Your goal
Your answer should hold each line of the material that contains the word "operating".

==== Data supplied ====

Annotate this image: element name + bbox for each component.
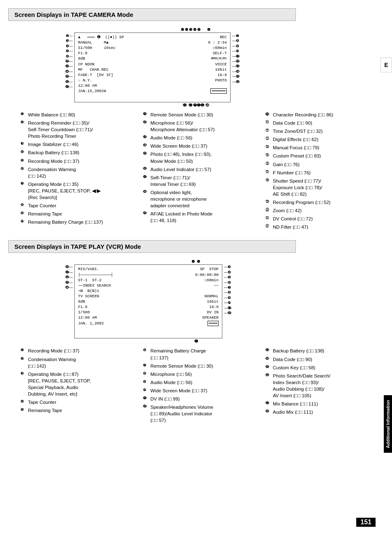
desc-char-recording: ⓴ Character Recording (□□ 86): [265, 111, 384, 118]
vcr-desc-dv-in: ⓫ DV IN (□□ 99): [143, 396, 261, 402]
vcr-desc-condensation: ❷ Condensation Warning(□□ 142): [21, 356, 139, 369]
desc-wide-screen1: ⓮ Wide Screen Mode (□□ 37): [143, 143, 261, 149]
diagram-with-side-labels: ❷— ❸— ❹— ❺— ❻— ⓬— ⓭— ⓮— ⓯— ⓰— ⓱—: [56, 32, 336, 102]
desc-remote-sensor1: ⓫ Remote Sensor Mode (□□ 30): [143, 111, 261, 118]
desc-col-2: ⓫ Remote Sensor Mode (□□ 30) ⓬ Microphon…: [143, 111, 261, 232]
camera-mode-diagram-area: ❶❷❸❹❺ ❻ ❷— ❸— ❹— ❺— ❻— ⓬— ⓭— ⓮— ⓯— ⓰—: [8, 28, 384, 107]
desc-image-stabilizer: ❸ Image Stabilizer (□□ 46): [21, 141, 139, 148]
vcr-desc-col-3: ⓭ Backup Battery (□□ 138) ⓮ Data Code (□…: [265, 347, 384, 425]
desc-manual-focus: ㉔ Manual Focus (□□ 79): [265, 144, 384, 151]
desc-gain: ㉖ Gain (□□ 76): [265, 161, 384, 168]
top-numbers-row: ❶❷❸❹❺ ❻: [56, 28, 336, 32]
desc-optional-video: ⓲ Optional video light,microphone or mic…: [143, 189, 261, 209]
vcr-diagram-with-labels: ⓲— ⓱— ⓰— ⓯— ⓮— MIX/VARI. SP STOP ├──: [56, 264, 336, 338]
desc-remaining-battery1: ❿ Remaining Battery Charge (□□ 137): [21, 219, 139, 225]
vcr-desc-remaining-battery: ❻ Remaining Battery Charge(□□ 137): [143, 347, 261, 361]
vcr-desc-audio-mode: ❾ Audio Mode (□□ 56): [143, 379, 261, 386]
vcr-mode-diagram-area: ❶ ❷ ⓲— ⓱— ⓰— ⓯— ⓮— MIX/VARI.: [8, 259, 384, 343]
desc-recording-reminder: ❷ Recording Reminder (□□ 35)/Self-Timer …: [21, 120, 139, 139]
desc-data-code1: ㉑ Data Code (□□ 90): [265, 120, 384, 126]
desc-white-balance: ❶ White Balance (□□ 80): [21, 111, 139, 118]
desc-custom-preset: ㉕ Custom Preset (□□ 83): [265, 153, 384, 159]
right-labels: —❼ —❽ —❾ —❿ —⓫ —⓬ —⓭ —⓮ —⓯ —⓰: [232, 32, 249, 84]
desc-nd-filter: ㉜ ND Filter (□□ 47): [265, 224, 384, 230]
tape-camera-screen: ▲ ▭▭▭ ❶ ((●)) SP REC MANUAL M▲ 0 : 2:34 …: [74, 32, 231, 102]
vcr-desc-remote-sensor: ❼ Remote Sensor Mode (□□ 30): [143, 363, 261, 369]
desc-audio-level1: ⓰ Audio Level Indicator (□□ 57): [143, 166, 261, 173]
vcr-right-labels: —❸ —❹ —❺ —❻ —❼ —❽ —❾ —❿ —⓫ —⓬: [224, 264, 240, 315]
vcr-left-labels: ⓲— ⓱— ⓰— ⓯— ⓮—: [56, 264, 73, 290]
vcr-bottom-numbers: ⓭: [56, 339, 336, 343]
vcr-desc-audio-mix: ⓲ Audio Mix (□□ 111): [265, 409, 384, 415]
desc-recording-program: ㉙ Recording Program (□□ 52): [265, 199, 384, 206]
desc-remaining-tape1: ❾ Remaining Tape: [21, 211, 139, 217]
desc-zoom: ㉚ Zoom (□□ 42): [265, 207, 384, 214]
desc-recording-mode1: ❺ Recording Mode (□□ 37): [21, 158, 139, 164]
vcr-desc-microphone: ❽ Microphone (□□ 56): [143, 371, 261, 378]
vcr-desc-wide-screen: ❿ Wide Screen Mode (□□ 37): [143, 387, 261, 394]
vcr-desc-col-1: ❶ Recording Mode (□□ 37) ❷ Condensation …: [21, 347, 139, 425]
bottom-numbers-row: ⓲ ⓱ ⓳⓱⓰ ㉑: [56, 103, 336, 107]
vcr-desc-photo-search: ⓰ Photo Search/Date Search/Index Search …: [265, 373, 384, 399]
desc-dv-control: ㉛ DV Control (□□ 72): [265, 215, 384, 222]
vcr-desc-data-code: ⓮ Data Code (□□ 90): [265, 356, 384, 363]
vcr-desc-tape-counter: ❹ Tape Counter: [21, 399, 139, 405]
section-tape-camera: Screen Displays in TAPE CAMERA Mode ❶❷❸❹…: [8, 8, 384, 232]
desc-photo-index: ⓯ Photo (□□ 48), Index (□□ 93),Movie Mod…: [143, 151, 261, 164]
page-container: E Screen Displays in TAPE CAMERA Mode ❶❷…: [0, 0, 392, 535]
section2-header: Screen Displays in TAPE PLAY (VCR) Mode: [8, 240, 296, 253]
desc-self-timer1: ⓱ Self-Timer (□□ 71)/Interval Timer (□□ …: [143, 174, 261, 188]
tape-vcr-screen: MIX/VARI. SP STOP ├─────────────┤ 0:00:0…: [74, 264, 222, 338]
desc-digital-effects: ㉓ Digital Effects (□□ 62): [265, 136, 384, 143]
desc-condensation1: ❻ Condensation Warning(□□ 142): [21, 166, 139, 179]
additional-info-label: Additional Information: [384, 395, 392, 453]
section1-descriptions: ❶ White Balance (□□ 80) ❷ Recording Remi…: [21, 111, 384, 232]
desc-audio-mode1: ⓭ Audio Mode (□□ 56): [143, 134, 261, 141]
section-tab-e: E: [380, 58, 392, 72]
vcr-desc-recording-mode: ❶ Recording Mode (□□ 37): [21, 347, 139, 354]
vcr-desc-col-2: ❻ Remaining Battery Charge(□□ 137) ❼ Rem…: [143, 347, 261, 425]
section1-header: Screen Displays in TAPE CAMERA Mode: [8, 8, 296, 21]
section-tape-play: Screen Displays in TAPE PLAY (VCR) Mode …: [8, 240, 384, 425]
desc-timezone: ㉒ Time Zone/DST (□□ 32): [265, 128, 384, 134]
vcr-desc-remaining-tape: ❺ Remaining Tape: [21, 407, 139, 414]
desc-shutter-speed: ㉘ Shutter Speed (□□ 77)/Exposure Lock (□…: [265, 178, 384, 197]
vcr-desc-speaker: ⓬ Speaker/Headphones Volume(□□ 89)/Audii…: [143, 404, 261, 424]
section2-descriptions: ❶ Recording Mode (□□ 37) ❷ Condensation …: [21, 347, 384, 425]
desc-af-ae-locked: ⓳ AF/AE Locked in Photo Mode(□□ 48, 118): [143, 211, 261, 224]
desc-col-1: ❶ White Balance (□□ 80) ❷ Recording Remi…: [21, 111, 139, 232]
desc-f-number: ㉗ F Number (□□ 76): [265, 169, 384, 176]
vcr-top-numbers: ❶ ❷: [56, 259, 336, 264]
desc-backup-battery1: ❹ Backup Battery (□□ 138): [21, 149, 139, 156]
desc-tape-counter1: ❽ Tape Counter: [21, 202, 139, 209]
desc-operating-mode1: ❼ Operating Mode (□□ 35)[REC, PAUSE, EJE…: [21, 181, 139, 201]
desc-microphone1: ⓬ Microphone (□□ 56)/Microphone Attenuat…: [143, 120, 261, 133]
left-labels: ❷— ❸— ❹— ❺— ❻— ⓬— ⓭— ⓮— ⓯— ⓰— ⓱—: [56, 32, 73, 89]
vcr-desc-operating-mode: ❸ Operating Mode (□□ 87)[REC, PAUSE, EJE…: [21, 371, 139, 397]
desc-col-3: ⓴ Character Recording (□□ 86) ㉑ Data Cod…: [265, 111, 384, 232]
page-number: 151: [356, 518, 376, 527]
vcr-desc-backup-battery: ⓭ Backup Battery (□□ 138): [265, 347, 384, 354]
vcr-desc-custom-key: ⓯ Custom Key (□□ 58): [265, 364, 384, 371]
vcr-desc-mix-balance: ⓱ Mix Balance (□□ 111): [265, 401, 384, 407]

====

Solution for this task
desc-operating-mode1: ❼ Operating Mode (□□ 35)[REC, PAUSE, EJE…: [21, 181, 139, 201]
vcr-desc-operating-mode: ❸ Operating Mode (□□ 87)[REC, PAUSE, EJE…: [21, 371, 139, 397]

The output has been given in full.